Given the vein of ritualistic Brit folk from which Tucker draws, it's no surprise that his second album tackles another genre that prefers pre-Renaissance — metal. Now Tucker's electric guitars are more Sabbath than Hawkwind, dealing in down-tuned, intestine-melting throb instead of acidic scrawl. The album's general sonic would also make a headbanger smile: each instrument rings sharp, definite, and loud, giving these songs a larger-than-life sound. Lo-fi CD-R label jams these ain't.
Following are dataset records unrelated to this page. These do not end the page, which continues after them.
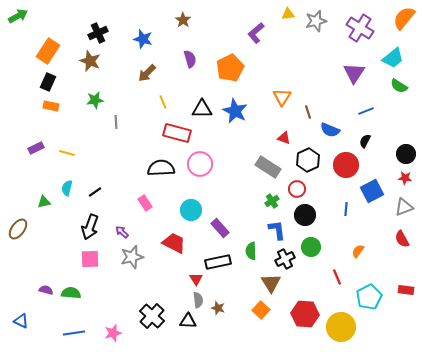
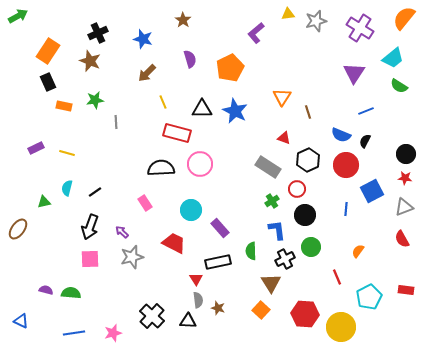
black rectangle at (48, 82): rotated 48 degrees counterclockwise
orange rectangle at (51, 106): moved 13 px right
blue semicircle at (330, 130): moved 11 px right, 5 px down
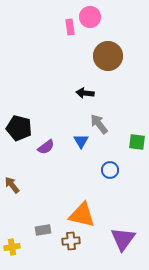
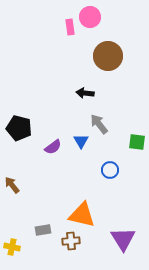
purple semicircle: moved 7 px right
purple triangle: rotated 8 degrees counterclockwise
yellow cross: rotated 21 degrees clockwise
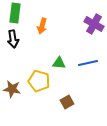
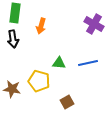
orange arrow: moved 1 px left
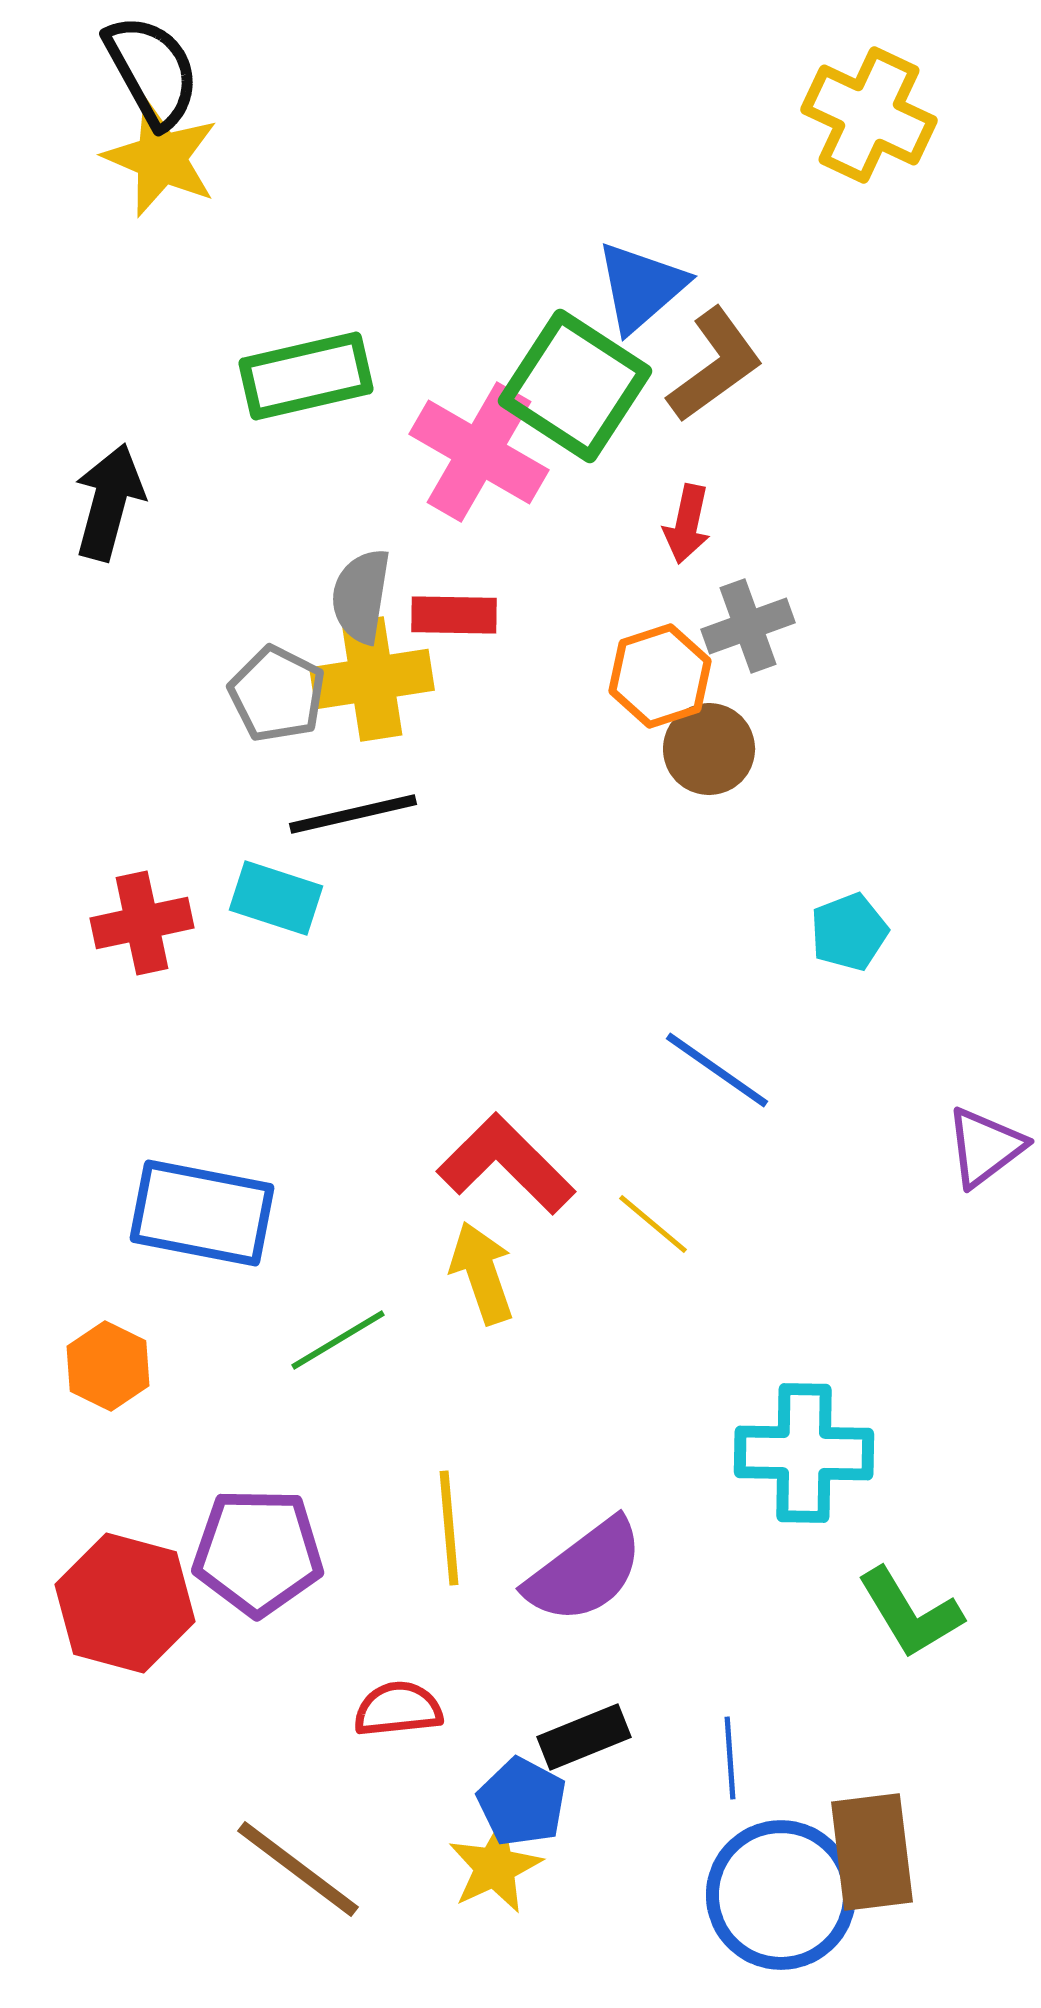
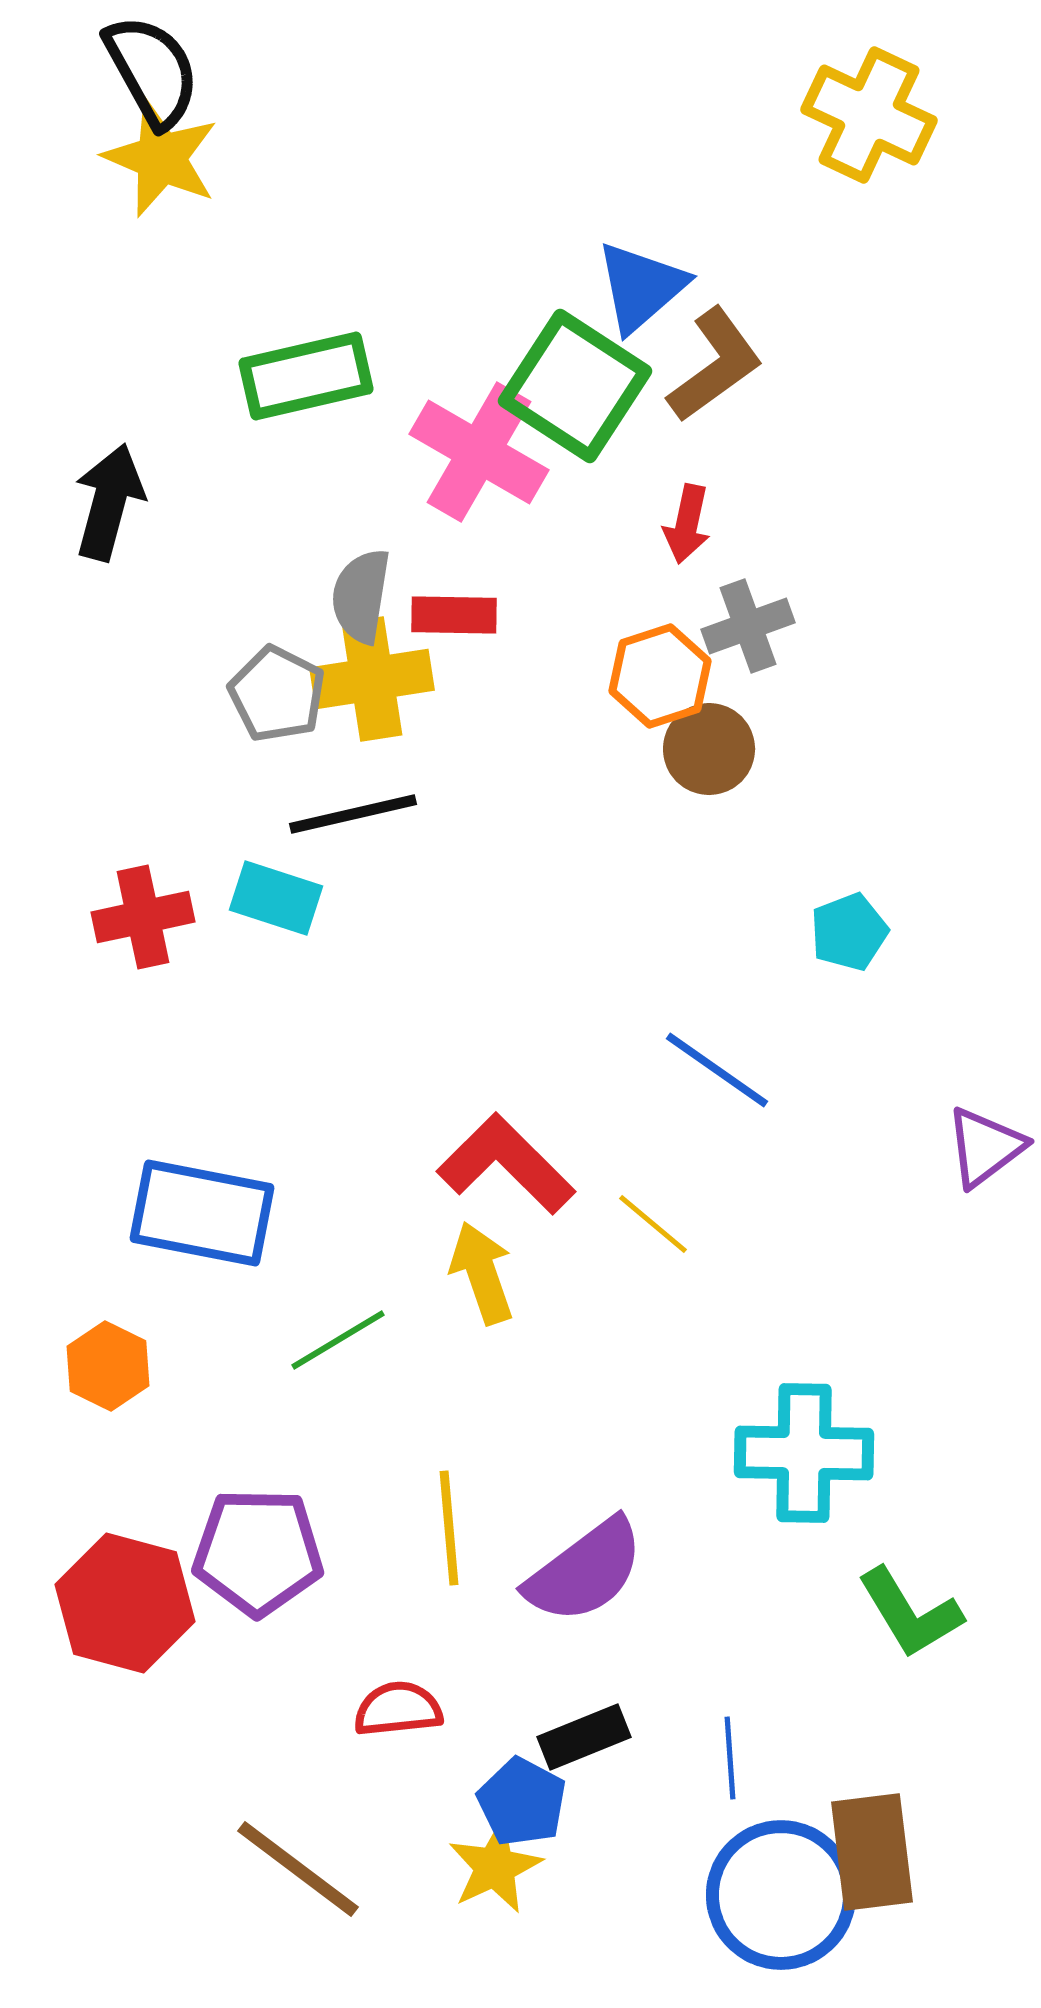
red cross at (142, 923): moved 1 px right, 6 px up
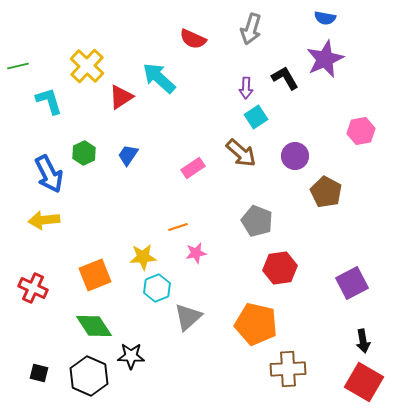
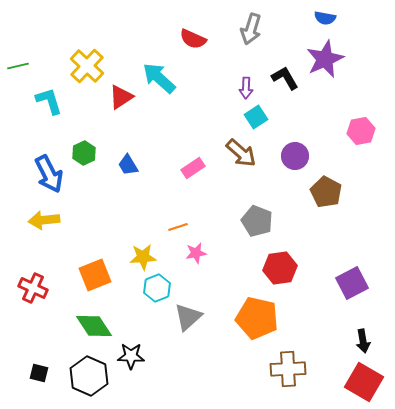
blue trapezoid: moved 10 px down; rotated 65 degrees counterclockwise
orange pentagon: moved 1 px right, 6 px up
Even at his most abstract, Tucker crafts cinematic music. "Broken Dome" begins with ghostly, electronically-altered wordless vocals reminiscent of the last track on David Crosby's If I Could Only Remember My Name and loops these sounds to create the song's foundation. Sawing acoustic string drones, flittering avant-jazz reeds, and black metal buzz chime in gradually, like cells in a minimalist piece, a full-bodied work of musical architecture emerging from an unlikely set of raw materials. The song behaves like a more rhythmically constant Mark Hollis piece. That comparison holds up again in "Spout of Light," whose interwoven clarinet and piano wouldn't sound out of place in Talk Talk's Laughing Stock. As life-affirming as such well-wrought music can be, though, Tucker's words are those of a man asphyxiating: "Each limb wrapped around me/ Air drained of light," he sings in "Rotten Shade." In Furrowed Brow, the ground always cries out for blood, the forest longs for a soul to keep, and Tucker's finally turned those horrifying yearnings into sweet music.